The Four-Stage Pipeline

Stage 1: Parsing to an Abstract Syntax Tree (AST)

The raw Markdown text is parsed into a structured tree of nodes — headings, paragraphs, code blocks, lists, images, and so on. This is done by a parser such as markdown-it, remark, or CommonMark.

The parser applies the CommonMark specification to resolve ambiguous syntax. For example, is a * an italic marker or a bullet point? The AST resolves these unambiguously.
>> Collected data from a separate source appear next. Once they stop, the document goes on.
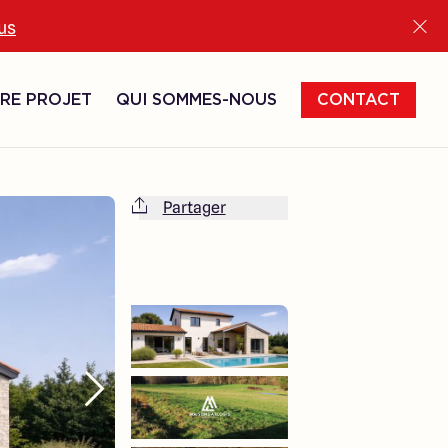
lus
RE PROJET
QUI SOMMES-NOUS
CONTACT
Partager
Cette maison est totalement adaptable
à vos envies et besoins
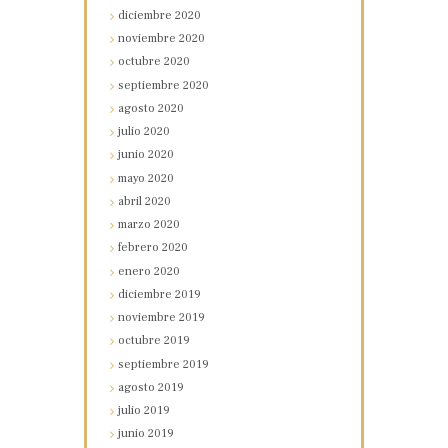
diciembre
2020
noviembre
2020
octubre
2020
septiembre
2020
agosto
2020
julio
2020
junio
2020
mayo
2020
abril
2020
marzo
2020
febrero
2020
enero
2020
diciembre
2019
noviembre
2019
octubre
2019
septiembre
2019
agosto
2019
julio
2019
junio
2019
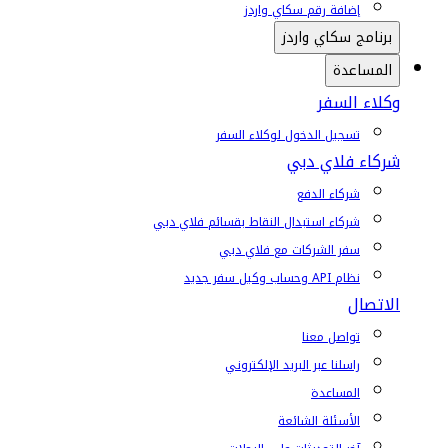
إضافة رقم سكاي واردز
برنامج سكاي واردز
المساعدة
وكلاء السفر
تسجيل الدخول لوكلاء السفر
شركاء فلاي دبي
شركاء الدفع
شركاء استبدال النقاط بقسائم فلاي دبي
سفر الشركات مع فلاي دبي
نظام API وحساب وكيل سفر جديد
الاتصال
تواصل معنا
راسلنا عبر البريد الإلكتروني
المساعدة
الأسئلة الشائعة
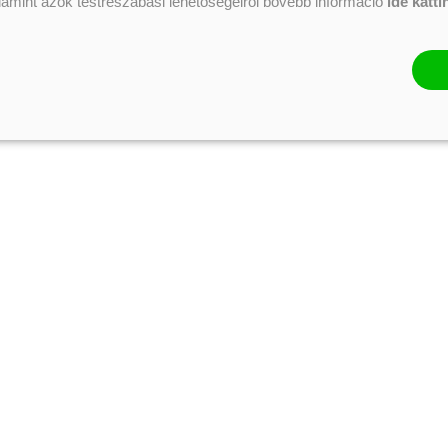
alamint azok testreszabási lehetőségeiről bővebb információ
ide katti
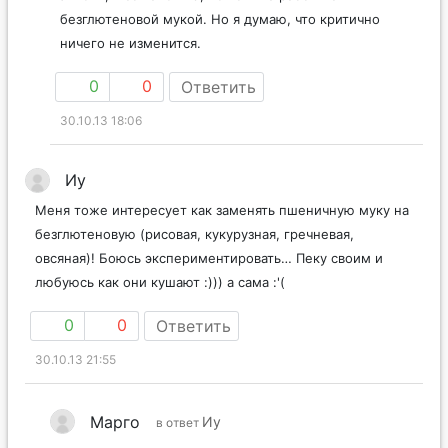
безглютеновой мукой. Но я думаю, что критично
ничего не изменится.
0
0
Ответить
30.10.13 18:06
Иу
Меня тоже интересует как заменять пшеничную муку на
безглютеновую (рисовая, кукурузная, гречневая,
овсяная)! Боюсь экспериментировать… Пеку своим и
любуюсь как они кушают :))) а сама :'(
0
0
Ответить
30.10.13 21:55
Марго
Иу
в ответ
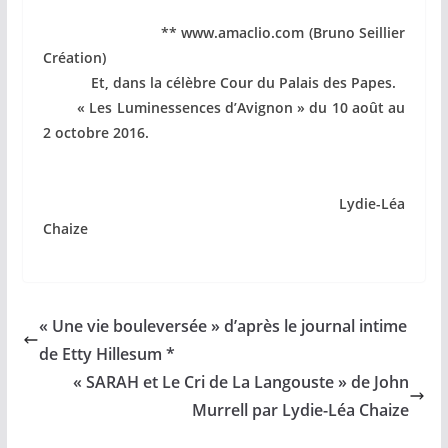
** www.amaclio.com (Bruno Seillier
Création)
Et, dans la célèbre Cour du Palais des Papes.
« Les Luminessences d’Avignon » du 10 août au
2 octobre 2016.
Lydie-Léa
Chaize
« Une vie bouleversée » d’après le journal intime
de Etty Hillesum *
« SARAH et Le Cri de La Langouste » de John
Murrell par Lydie-Léa Chaize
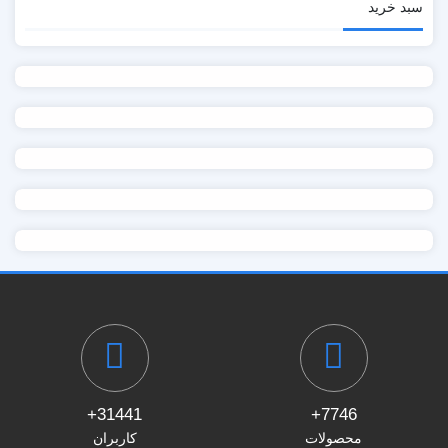
سبد خرید
31441+
7746+
محصولات
کاربران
Extensions (plugins) extend the AST with custom node types:

KaTeX plugin adds math expression nodes
Mermaid plugin marks fenced code blocks as diagram nodes
TOC plugin builds a heading index and injects a navigation tree

Stage 2: Rendering to HTML and CSS

The AST is walked recursively and each node type is converted into corresponding HTML elements. A code block becomes a <pre><code> pair with syntax-highlighted spans. A table becomes a <table> with proper <thead> and <tbody> structure.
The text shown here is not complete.